How to use vLLM as the LLM backend for Ozeki Voice Keyboard on Ubuntu
This guide demonstrates how to configure a vLLM server on Ubuntu as the LLM backend for Ozeki Voice Keyboard on Windows. By running vLLM on a dedicated Ubuntu machine, the AI assistant feature can leverage GPU-accelerated inference over the network: your speech is transcribed by the configured voice model, the resulting text is forwarded to vLLM as a prompt, and the generated response is automatically inserted into the active input field on your Windows machine.
How it works
The diagram below illustrates the full pipeline of the AI assistant feature across the two machines.
Steps to follow
Before proceeding, make sure Anaconda is installed on your
Ubuntu machine. A CUDA-compatible NVIDIA GPU is required for GPU-accelerated inference.
The vllm package will be installed via pip
during the setup process.
- Set up the Conda environment
- Install vLLM
- Start the vLLM server
- Connect vLLM to Ozeki Voice Keyboard
Quick reference commands
# Conda environment conda create -n vllm python=3.12 conda activate vllm # Install vLLM pip install vllm # Start the vLLM server vllm serve Qwen/Qwen3.5-9B \ --enforce-eager \ --max-num-seqs 1 \ --max-model-len 8192 \ --gpu-memory-utilization 0.95
How to set up vLLM on Ubuntu video
The following video shows how to set up and run the vLLM server on Ubuntu step-by-step. The video covers creating the Conda environment, installing vLLM, and starting the server.
Step 1 - Set up the Conda environment
Open a terminal on your Ubuntu machine and create a dedicated Conda environment with Python 3.12. Using a separate environment keeps vLLM's dependencies isolated from other projects on your system (Figure 1).
conda create -n vllm python=3.12
Activate the environment. Your terminal prompt will update to reflect the active environment name (Figure 2).
conda activate vllm
Step 2 - Install vLLM
With the environment active, install vLLM using pip. vLLM will automatically download all required dependencies for serving large language models with GPU acceleration (Figure 3).
pip install vllm
Step 3 - Start the vLLM server
Start the vLLM server with the Qwen 3.5 9B model. On the first run, vLLM will automatically download the model from Hugging Face, which may take several minutes depending on your connection speed.

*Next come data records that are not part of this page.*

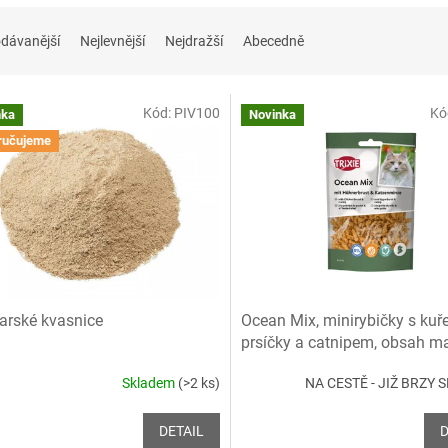
dávanější
Nejlevnější
Nejdražší
Abecedně
Kód:
PIV100
Kó
nka
Novinka
ručujeme
arské kvasnice
Ocean Mix, minirybičky s kuř
prsíčky a catnipem, obsah m
%, 50 g
Skladem
(>2 ks)
NA CESTĚ - JIŽ BRZY
DETAIL
D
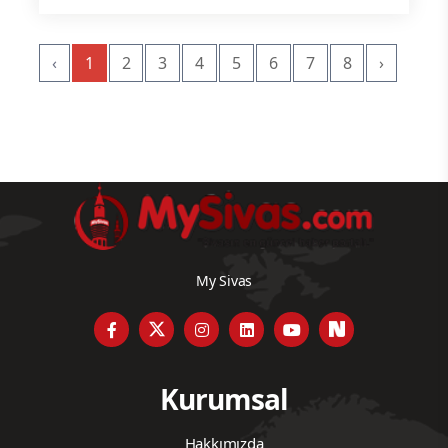
‹
1
2
3
4
5
6
7
8
›
My Sivas
Kurumsal
Hakkımızda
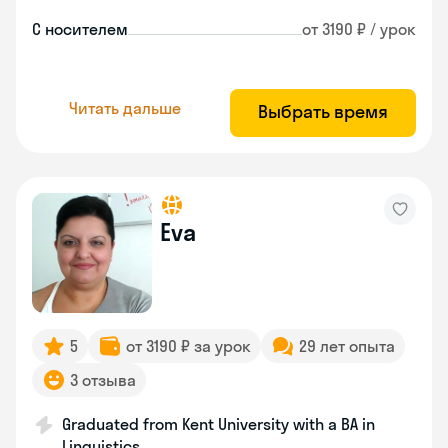
С носителем
от 3190 ₽ / урок
Читать дальше
Выбрать время
Eva
5
от 3190 ₽ за урок
29 лет опыта
3 отзыва
Graduated from Kent University with a BA in
Linguistics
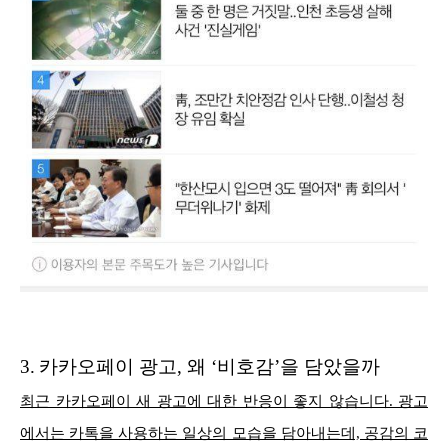
3.
카카오페이 광고, 왜 ‘비호감’을 담았을까
최근 카카오페이 새 광고에 대한 반응이 좋지 않습니다. 광고
에서는 카톡을 사용하는 일상의 모습을 담아내는데, 공감의 코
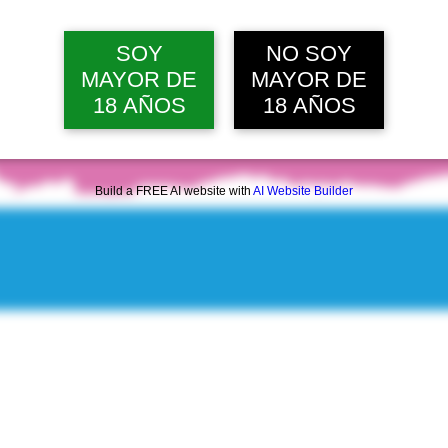
SOY
NO SOY
MAYOR DE
MAYOR DE
18 AÑOS
18 AÑOS
Build a FREE AI website with
AI Website Builder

The server is configured to use eager execution, limit concurrent sequences to 1, cap the context length at 8192 tokens, and utilize 95% of available GPU memory (Figure 4).

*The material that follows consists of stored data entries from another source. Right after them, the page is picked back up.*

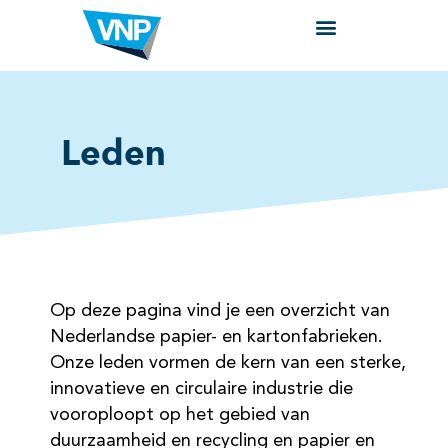
Leden
Op deze pagina vind je een overzicht van
Nederlandse papier- en kartonfabrieken.
Onze leden vormen de kern van een sterke,
innovatieve en circulaire industrie die
vooroploopt op het gebied van
duurzaamheid en recycling en papier en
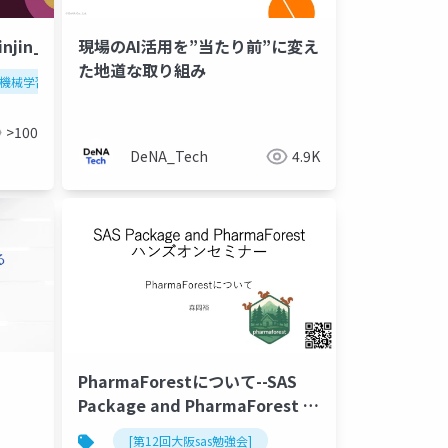
njin_rose_20260615.pptx
現場のAI活用を”当たり前”に変え
た地道な取り組み
機械学習
data分析
>100
DeNA_Tech
4.9K
PharmaForestについて--SAS
Package and PharmaForest ハ
ンズオンセミナー
ステイビジラント
btlo
サイバーセキュリティ
blue t
[第12回大阪sas勉強会]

vllm serve Qwen/Qwen3.5-9B \ --enforce-eager \ --max-num-seqs 1 \ --max-model-len 8192 \ --gpu-memory-utilization 0.95
The vLLM server is now running and listening for requests on port 8000. Keep this
terminal open for the duration of your session. The endpoint is accessible to other
machines on your local network at http://{your-ubuntu-ip}:8000/v1 (Figure 5).

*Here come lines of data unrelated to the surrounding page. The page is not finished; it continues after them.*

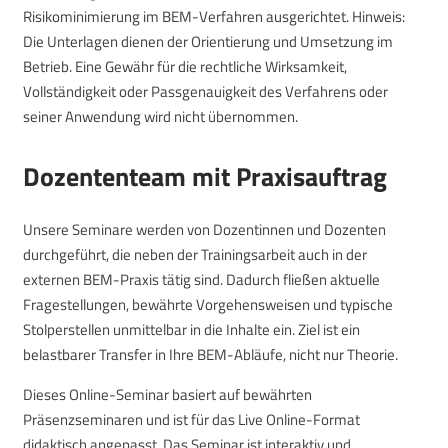
Risikominimierung im BEM-Verfahren ausgerichtet. Hinweis:
Die Unterlagen dienen der Orientierung und Umsetzung im
Betrieb. Eine Gewähr für die rechtliche Wirksamkeit,
Vollständigkeit oder Passgenauigkeit des Verfahrens oder
seiner Anwendung wird nicht übernommen.
Dozententeam mit Praxisauftrag
Unsere Seminare werden von Dozentinnen und Dozenten
durchgeführt, die neben der Trainingsarbeit auch in der
externen BEM-Praxis tätig sind. Dadurch fließen aktuelle
Fragestellungen, bewährte Vorgehensweisen und typische
Stolperstellen unmittelbar in die Inhalte ein. Ziel ist ein
belastbarer Transfer in Ihre BEM-Abläufe, nicht nur Theorie.
Dieses Online-Seminar basiert auf bewährten
Präsenzseminaren und ist für das Live Online-Format
didaktisch angepasst. Das Seminar ist interaktiv und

Step 4 - Connect vLLM to Ozeki Voice Keyboard
The following video shows how to connect the Ubuntu vLLM server to Ozeki Voice Keyboard on Windows and verify that the AI assistant is working correctly. The video covers locating the tray icon, enabling HTTP logging, configuring the LLM settings, and confirming the connection through the log viewer.
On your Windows machine, open Ozeki Voice Keyboard and locate its icon in the system tray in the bottom right corner of your taskbar (Figure 6).
Before configuring the LLM settings, enable HTTP logging so you can verify that requests are reaching the Ubuntu server. Right-click the tray icon and navigate to Logs from the context menu (Figure 7).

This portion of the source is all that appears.